**Directions**.
Please return the listing exactly as it stands, skipping any pictures.

========

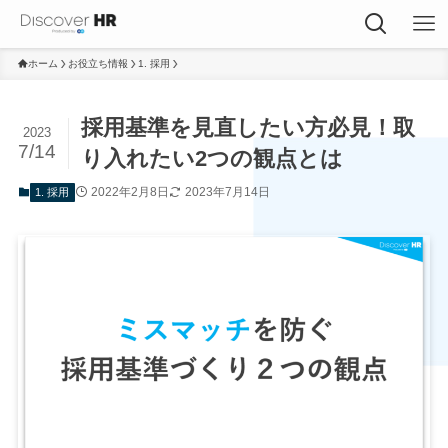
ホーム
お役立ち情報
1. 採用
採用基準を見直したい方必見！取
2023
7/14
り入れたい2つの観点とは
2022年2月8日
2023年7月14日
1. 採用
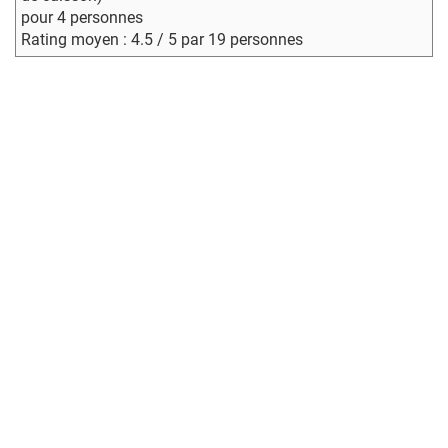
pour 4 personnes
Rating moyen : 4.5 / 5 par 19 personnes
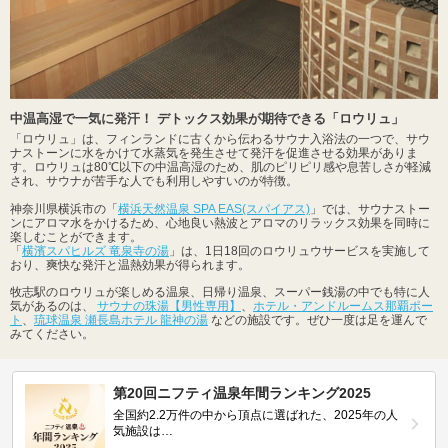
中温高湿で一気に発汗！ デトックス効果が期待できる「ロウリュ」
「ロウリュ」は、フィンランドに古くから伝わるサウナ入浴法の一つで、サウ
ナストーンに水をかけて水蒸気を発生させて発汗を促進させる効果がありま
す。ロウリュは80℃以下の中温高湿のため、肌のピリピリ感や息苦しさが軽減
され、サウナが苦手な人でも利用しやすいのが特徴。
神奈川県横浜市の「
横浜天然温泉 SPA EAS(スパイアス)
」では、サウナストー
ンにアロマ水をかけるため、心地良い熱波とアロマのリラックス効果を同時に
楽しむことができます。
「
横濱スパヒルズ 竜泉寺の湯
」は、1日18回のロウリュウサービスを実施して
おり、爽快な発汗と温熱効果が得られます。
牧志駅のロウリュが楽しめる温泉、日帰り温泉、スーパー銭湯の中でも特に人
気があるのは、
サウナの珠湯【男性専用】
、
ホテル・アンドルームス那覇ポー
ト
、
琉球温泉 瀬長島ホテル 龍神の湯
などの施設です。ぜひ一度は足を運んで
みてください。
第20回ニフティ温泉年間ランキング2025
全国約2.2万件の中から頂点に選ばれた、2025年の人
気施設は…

========

**Result of the task**.
ホーム
お役立ち情報
1. 採用
採用基準を見直したい方必見！取
2023
7/14
り入れたい2つの観点とは
2022年2月8日
2023年7月14日
1. 採用
pour 4 personnes
Rating moyen : 4.5 / 5 par 19 personnes
中温高湿で一気に発汗！ デトックス効果が期待できる「ロウリュ」
「ロウリュ」は、フィンランドに古くから伝わるサウナ入浴法の一つで、サウ
ナストーンに水をかけて水蒸気を発生させて発汗を促進させる効果がありま
す。ロウリュは80℃以下の中温高湿のため、肌のピリピリ感や息苦しさが軽減
され、サウナが苦手な人でも利用しやすいのが特徴。
神奈川県横浜市の「
横浜天然温泉 SPA EAS(スパイアス)
」では、サウナストー
ンにアロマ水をかけるため、心地良い熱波とアロマのリラックス効果を同時に
楽しむことができます。
「
横濱スパヒルズ 竜泉寺の湯
」は、1日18回のロウリュウサービスを実施して
おり、爽快な発汗と温熱効果が得られます。
牧志駅のロウリュが楽しめる温泉、日帰り温泉、スーパー銭湯の中でも特に人
気があるのは、
サウナの珠湯【男性専用】
、
ホテル・アンドルームス那覇ポー
ト
、
琉球温泉 瀬長島ホテル 龍神の湯
などの施設です。ぜひ一度は足を運んで
みてください。
第20回ニフティ温泉年間ランキング2025
全国約2.2万件の中から頂点に選ばれた、2025年の人
気施設は…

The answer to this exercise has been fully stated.